Water pummels my head and shoulders. I try to step forward, but the liquid has become a solid wall. I try to step back to no avail. My heart falters in my chest with blind panic. Somewhere, someone shouts.

This is it. This is how I die, drowned beneath Senan’s castle.

Let me through.Dammit. Let me through!

I’m not Scathian—not anymore. My wings are gone. My magic is gone. I am empty. Nothing. Please,please, let me through.

No matter how I shift, the waters refuse to let go.

More shouting erupts at my back.

Maybe this is just another punishment for binding myself to a Vale prince. For what happened to Wynn. For leaving Eason behind. For leaving my aunt. Maybe I deserve this fate.

Don’t give up, I swear Wynn’s soft voice whispers.You’ve come too far.

I squeeze my eyes closed and surge forward with every ounce of strength I possess. The water seems to part, and I fall through the liquid curtain, my knees slamming against the hard stones on the other side and my bundle of clothes spilling into the water.

Braith is right there, catching my arms and helping me to my feet. “Are you all right?” she asks, gathering everything I’ve dropped and handing it back to me in a sopping heap. “What happened?”

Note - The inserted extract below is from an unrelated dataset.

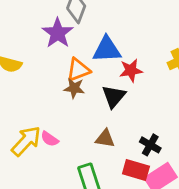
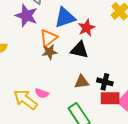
black triangle: (114, 96) -> (79, 50), turned -42
yellow arrow: (26, 141) -> (25, 99), turned -80
black cross: (150, 145) -> (105, 82), moved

I clutch the soaked garments to my chest, peering back toward the water distorting the outline of three guards, their colorful wings wide and swords drawn.

“My…my foot. It got wedged between two rocks,” I lie, loud enough so the two women in white waiting on the shore with stacks of towels and garments can overhear.

“You’re lucky you didn’t drown.”

I glance back at those guards. Drowning was the least of my worries.

Together, we make our way to shore. It’s not until one of the Tuath women hands me a towel that I realize how badly I’m trembling. I wrap the dry linen around myself. Before we receive our uniforms, a burly man with a thick black mustache stalks out of one of the many passageways dotting the stone wall.

“Hands please,” he orders, removing a golden dagger from the sheath at his belt. Braith hisses in a breath when he pricks her thumb. A deep-red drop of blood wells from the tiny wound, which the man adds to a page in the notebook from his pocket. His hazel gaze slides to mine. “You’re next.”

Not wanting him to see my mating bond and start asking questions, I offer my right hand. The cut only hurts for a moment, and once he has collected my blood, the man disappears back through the same passageway.

I suck on my sore finger until the bleeding stops. “What is the blood for?”